## [Task description]
Only the lines containing the string "decoração" are needed; copy all of them from the listing.
*** Block opens ***
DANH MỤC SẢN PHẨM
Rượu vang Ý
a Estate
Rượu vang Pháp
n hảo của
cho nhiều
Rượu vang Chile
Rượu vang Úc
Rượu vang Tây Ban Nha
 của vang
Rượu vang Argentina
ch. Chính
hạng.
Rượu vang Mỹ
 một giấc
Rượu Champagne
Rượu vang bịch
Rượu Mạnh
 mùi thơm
*** Block closes ***
*** Block opens ***
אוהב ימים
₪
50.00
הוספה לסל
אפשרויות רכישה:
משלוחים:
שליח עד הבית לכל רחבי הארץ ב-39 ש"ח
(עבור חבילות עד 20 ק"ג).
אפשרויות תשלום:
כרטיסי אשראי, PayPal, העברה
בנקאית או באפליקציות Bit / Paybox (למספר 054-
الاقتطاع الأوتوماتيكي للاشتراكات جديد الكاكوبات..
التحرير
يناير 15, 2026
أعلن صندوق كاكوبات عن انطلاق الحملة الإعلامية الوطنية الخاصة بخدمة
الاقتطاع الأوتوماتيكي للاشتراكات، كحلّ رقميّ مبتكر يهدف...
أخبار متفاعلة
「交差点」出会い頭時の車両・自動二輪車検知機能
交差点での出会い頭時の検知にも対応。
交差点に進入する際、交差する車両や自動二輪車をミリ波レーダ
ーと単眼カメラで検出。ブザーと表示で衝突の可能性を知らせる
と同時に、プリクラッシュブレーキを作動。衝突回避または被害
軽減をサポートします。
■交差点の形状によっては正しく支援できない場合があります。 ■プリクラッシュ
*** Block closes ***
*** Block opens ***
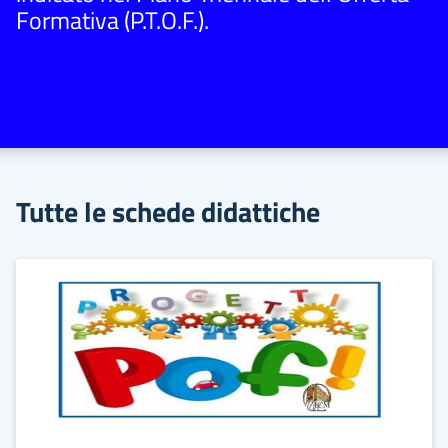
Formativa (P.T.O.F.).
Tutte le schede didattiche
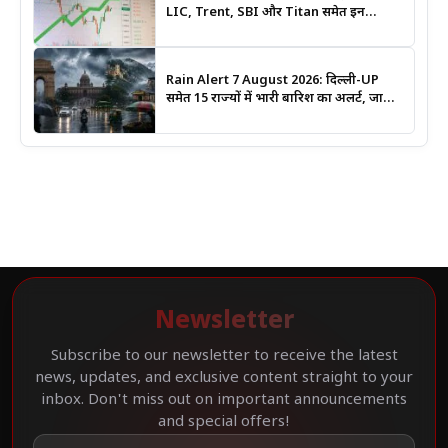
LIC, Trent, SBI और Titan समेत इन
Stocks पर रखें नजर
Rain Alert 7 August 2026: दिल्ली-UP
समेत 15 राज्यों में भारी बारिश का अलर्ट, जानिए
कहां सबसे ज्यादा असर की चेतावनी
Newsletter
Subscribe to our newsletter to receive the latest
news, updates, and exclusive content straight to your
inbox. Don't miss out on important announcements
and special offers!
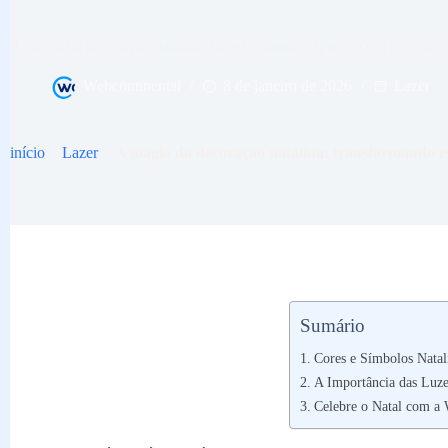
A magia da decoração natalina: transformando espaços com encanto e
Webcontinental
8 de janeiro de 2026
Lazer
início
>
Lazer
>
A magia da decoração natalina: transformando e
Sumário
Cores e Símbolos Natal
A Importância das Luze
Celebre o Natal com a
*** Block closes ***
## [Result of the task]
A magia da decoração natalina: transformando espaços com encanto e
A magia da decoração natalina: transformando e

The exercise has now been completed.